What Life Was Like As A Samurai In Feudal Japan

The way of the samurai: if you saw that Tom Cruise movie or played Ghost of Tsushima, you've probably got your finger on the pulse of the whole shebang, right? Surprise twist: it turns out it's a lot more complicated than that.

According to Ancient, it all started in the Heian Period (794-1185 CE). Military conscription had been brought to an end, and the business of running an army went privatized. If you were rich and owned land, you might have been interested in shelling out some ducats for your own private fighting force, especially if you were planning on spending a lot of time away from home. That's where the word "samurai" comes from: it literally means "attendant." For the first chapter of their collective existence, they were living scattershot lives in castles, barracks, and even their own homes, essentially serving as history's most badass house sitters.

Then, in the 12th century, a remarkable power shift occurred when the samurai took the same action honored throughout time by the underappreciated, overworked, and avaricious alike: they unionized.

Lots of swords, no Bactine

During the Kamakura Period (1185-1333 CE), the samurai began to group together under the command of various warlords. The Imperial Court was an easy mark at this point, and, per Japan Guide, these warrior tribes had taken control of Japan by 1192.

Around this time, a code of conduct and disciplinary standards began to gestate. Different lifestyles were prescribed to different classes of samurai — mid-ranking goshi often served as both warriors and farmers, while hatamoto bannermen were treated more like high-ranking, authoritative officers, sometimes controlling their own districts. This is all being painted in pretty broad strokes. Across different regions and time periods, the roles assigned to samurai of all stations shifted heavily. Sometimes hatamoto were tax collectors.

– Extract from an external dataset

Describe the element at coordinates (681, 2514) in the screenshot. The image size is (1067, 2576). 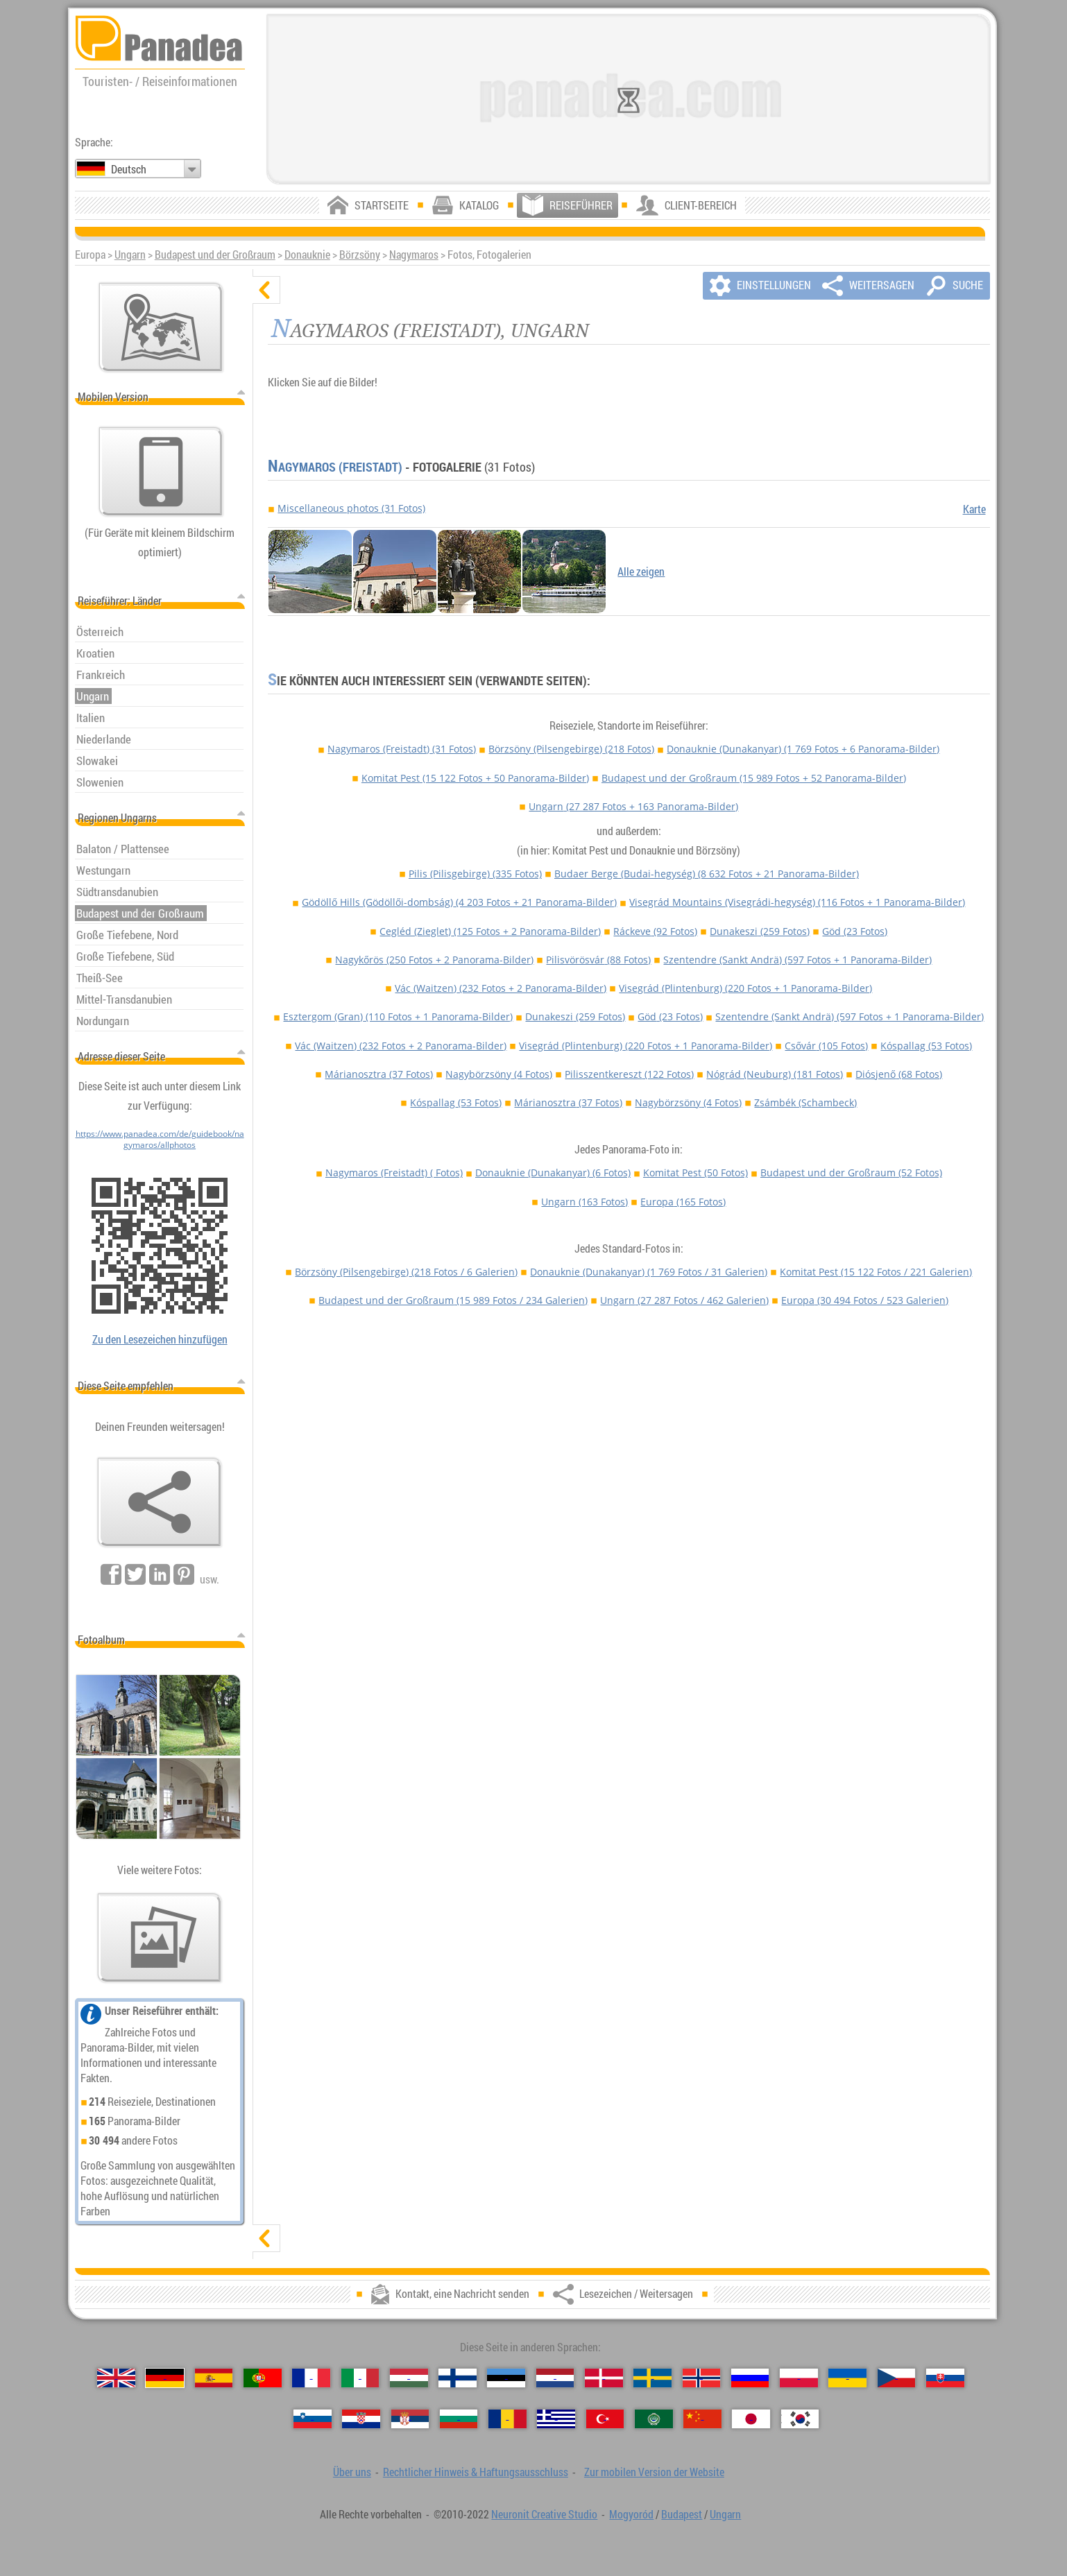 I see `Budapest` at that location.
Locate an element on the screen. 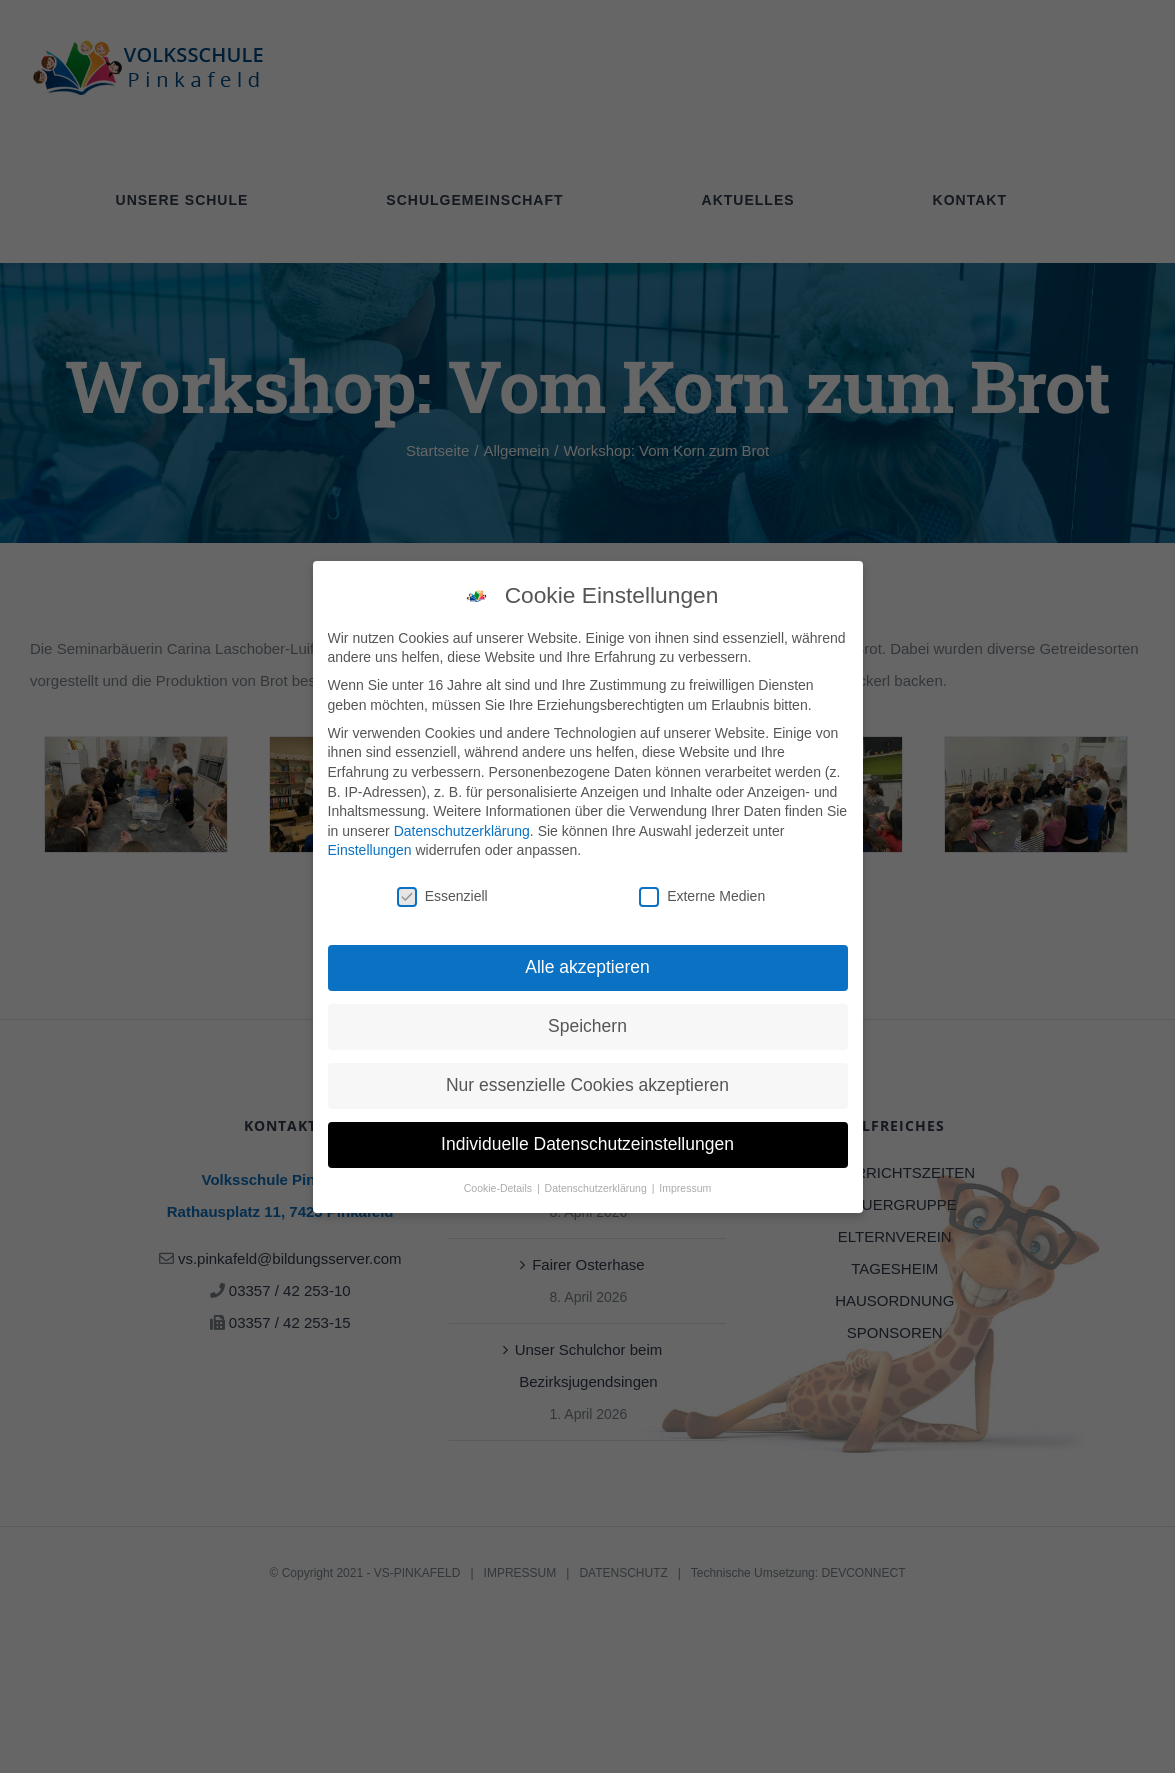 Image resolution: width=1175 pixels, height=1773 pixels. Datenschutzerklärung [button] is located at coordinates (597, 1188).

Sometimes they were cops.

The samurai experience can't be summed up in a few quick paragraphs or, for that matter, a weekend at one of the Delos Corporation's luxurious amusement parks. Their traditions reach back to the 10th century CE, and they continued to hold sway until the 1800s. It's a little like asking "what's it like to be a knight?" Difficult for the followers of Robert the Bruce, considerably easier for Ian McKellen.